The SEC has asked Volkswagen for information on potential securities law violations over certain investments the company may have sold to investors. The agency is looking for evidence determining whether the automaker failed to disclose information about vehicles that didn't comply with U.S. emission standards when it issued certain securities to investors.
The SEC can issue fines and other civil penalties for violations of securities law.
One of the world's largest carmakers, Volkswagen was rocked by reports first surfacing in 2015 that it had been caught cheating on emissions tests in the United States. The subsequent scandal cost Volkswagen billions of dollars to settle and forced the automakers to recall millions of vehicles.

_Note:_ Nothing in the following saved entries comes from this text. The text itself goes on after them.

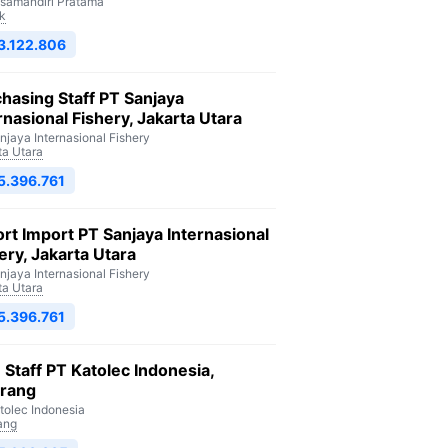
isamandiri Pratama
k
3.122.806
hasing Staff PT Sanjaya
rnasional Fishery, Jakarta Utara
njaya Internasional Fishery
ta Utara
5.396.761
rt Import PT Sanjaya Internasional
ery, Jakarta Utara
njaya Internasional Fishery
ta Utara
5.396.761
Staff PT Katolec Indonesia,
arang
tolec Indonesia
ang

Here is Volkswagen's full statement to CNBC:
The SEC's complaint is legally and factually flawed, and Volkswagen will contest it vigorously. The SEC has brought an unprecedented complaint over securities sold only to sophisticated investors who were not harmed and received all payments of interest and principal in full and on time. The SEC does not charge that any person involved in the bond issuance knew that Volkswagen diesel vehicles did not comply with U.S. emissions rules when these securities were sold, but simply repeats unproven claims about Volkswagen AG's former CEO, who played no part in the sales. Regrettably, more than two years after Volkswagen entered into landmark, multibillion-dollar settlements in the United States with the Department of Justice, almost every state and nearly 600,000 consumers, the SEC is now piling on to try to extract more from the company.
—Reuters contributed to this report.